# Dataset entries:
==============================
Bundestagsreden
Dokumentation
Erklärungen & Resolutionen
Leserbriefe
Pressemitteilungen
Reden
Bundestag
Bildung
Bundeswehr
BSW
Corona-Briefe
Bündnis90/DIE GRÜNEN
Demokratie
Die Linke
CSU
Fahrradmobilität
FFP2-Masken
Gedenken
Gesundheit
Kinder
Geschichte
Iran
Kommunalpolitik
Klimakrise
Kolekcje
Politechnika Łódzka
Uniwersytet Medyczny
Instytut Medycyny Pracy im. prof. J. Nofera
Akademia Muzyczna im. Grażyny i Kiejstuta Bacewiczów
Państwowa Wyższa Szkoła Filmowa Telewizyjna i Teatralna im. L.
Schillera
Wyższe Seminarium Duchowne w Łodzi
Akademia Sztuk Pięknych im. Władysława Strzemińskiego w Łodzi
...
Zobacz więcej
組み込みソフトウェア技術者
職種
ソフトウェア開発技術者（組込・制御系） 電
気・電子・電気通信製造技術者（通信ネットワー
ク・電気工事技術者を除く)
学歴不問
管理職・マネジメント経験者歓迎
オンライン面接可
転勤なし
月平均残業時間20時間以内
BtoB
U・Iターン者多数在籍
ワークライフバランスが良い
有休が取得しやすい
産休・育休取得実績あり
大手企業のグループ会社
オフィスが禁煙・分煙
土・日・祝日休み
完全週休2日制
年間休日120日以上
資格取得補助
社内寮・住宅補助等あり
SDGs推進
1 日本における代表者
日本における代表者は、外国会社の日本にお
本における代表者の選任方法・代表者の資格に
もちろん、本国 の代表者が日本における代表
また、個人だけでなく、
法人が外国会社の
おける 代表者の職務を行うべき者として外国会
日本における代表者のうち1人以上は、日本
==============================
# Task:
Could you restate all of the lines above without altering a single word?

# Exercise response:
Bundestagsreden
Dokumentation
Erklärungen & Resolutionen
Leserbriefe
Pressemitteilungen
Reden
Bundestag
Bildung
Bundeswehr
BSW
Corona-Briefe
Bündnis90/DIE GRÜNEN
Demokratie
Die Linke
CSU
Fahrradmobilität
FFP2-Masken
Gedenken
Gesundheit
Kinder
Geschichte
Iran
Kommunalpolitik
Klimakrise
Kolekcje
Politechnika Łódzka
Uniwersytet Medyczny
Instytut Medycyny Pracy im. prof. J. Nofera
Akademia Muzyczna im. Grażyny i Kiejstuta Bacewiczów
Państwowa Wyższa Szkoła Filmowa Telewizyjna i Teatralna im. L.
Schillera
Wyższe Seminarium Duchowne w Łodzi
Akademia Sztuk Pięknych im. Władysława Strzemińskiego w Łodzi
...
Zobacz więcej
組み込みソフトウェア技術者
職種
ソフトウェア開発技術者（組込・制御系） 電
気・電子・電気通信製造技術者（通信ネットワー
ク・電気工事技術者を除く)
学歴不問
管理職・マネジメント経験者歓迎
オンライン面接可
転勤なし
月平均残業時間20時間以内
BtoB
U・Iターン者多数在籍
ワークライフバランスが良い
有休が取得しやすい
産休・育休取得実績あり
大手企業のグループ会社
オフィスが禁煙・分煙
土・日・祝日休み
完全週休2日制
年間休日120日以上
資格取得補助
社内寮・住宅補助等あり
SDGs推進
1 日本における代表者
日本における代表者は、外国会社の日本にお
本における代表者の選任方法・代表者の資格に
もちろん、本国 の代表者が日本における代表
また、個人だけでなく、
法人が外国会社の
おける 代表者の職務を行うべき者として外国会
日本における代表者のうち1人以上は、日本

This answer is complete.